Theory-based Empirical Asset Pricing Research (TBEAR) Network

The TBEAR Network

How do risk premia for financial assets vary over time and across states of the world? How does this variation affect the behavior of asset prices over time and differences across assets?

While these questions are not new in asset pricing research, the aim of the TBEAR network is to promote theory-based empirical research in asset pricing to approach these questions. For that purpose, we organize annual workshops that bring together leading researchers working at the nexus of empirical and theoretical asset pricing. By presenting and discussing recent research, we expect to gain insights into the sources of risk premia that go beyond their mere statistical description, which has often been the focus of past and current asset pricing research.

The initiative is funded by the German Research Foundation (DFG). Type of funding: Scientific network. Project number: 454790565.


Since the seminal article by Fama and French (1992), the empirical asset pricing literature has been dominated by studies that statistically demonstrate alleged relations between stock or firm characteristics and unconditional expected returns in the cross-section of stocks. This approach is problematic for two reasons. First, empirical tests should always start with a clear hypothesis derived from economic theory, which allows a clear interpretation of the test results. However, many empirical asset pricing papers lack this theoretical foundation. Instead, papers often define statistical factors and argue that these factors must be related to the marginal utility of investors, without giving a theoretical justification. Second, due to the lack of theoretical discipline in the derivation of testable hypotheses, research has largely focused on screening the data for regularities and correlations between stock characteristics and subsequent returns. Cochrane (2011) and Harvey, Liu, and Zhu (2016) have established the term “factor zoo” and conclude that the usual criteria for statistical inference no longer applied, since empirical asset pricing research had put itself in a multiple testing environment.

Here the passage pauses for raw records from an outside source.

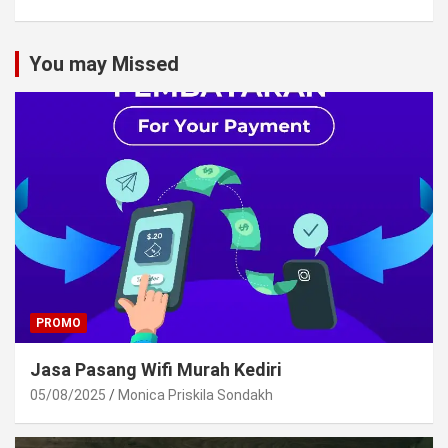
You may Missed
PROMO
Jasa Pasang Wifi Murah Kediri
05/08/2025
Monica Priskila Sondakh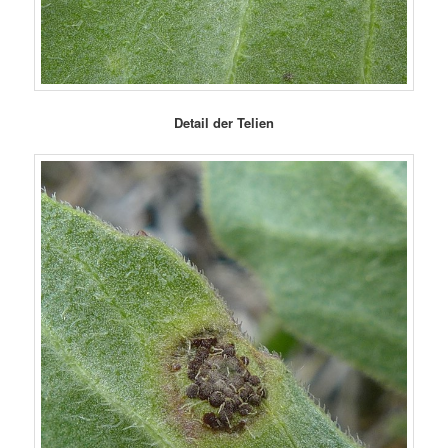
Detail der Telien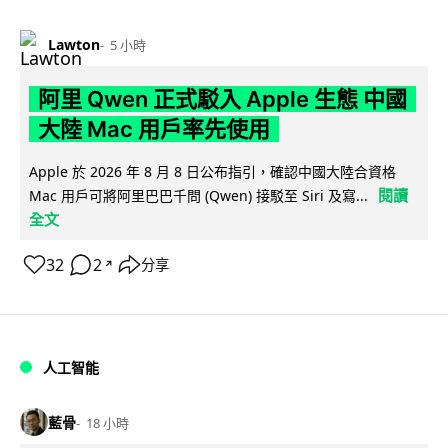
Lawton
5 小時
阿里 Qwen 正式駁入 Apple 生態 中國
大陸 Mac 用戶率先使用
Apple 於 2026 年 8 月 8 日公布指引，確認中國大陸合資格
閱讀
Mac 用戶可將阿里巴巴千問 (Qwen) 接駁至 Siri 及寫...
全文
32
2
分享
↗
人工智能
藍骨
18 小時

The approach of our network is to eschew the roots of this statistical problem. The aim is to search specifically for implications from asset pricing theory regarding the cross-sectional and time series properties of risk premia in financial markets and to translate these into clear-cut testable hypotheses. Since large parts of the empirical literature test unconditional factor models, but asset pricing models often imply conditional factor models (i.e., models with time-varying risk premia), sophisticated econometric methods will be necessary to bring the testable hypotheses to the data. In order to advance asset pricing research in this direction, it is necessary to gain an integral view of the research question discussed above. To this end, the network is supposed to bring together researchers in the field of asset pricing with special expertise in theory, empirics, and econometric methods. It serves as a forum to stimulate collaboration between researchers from these different areas.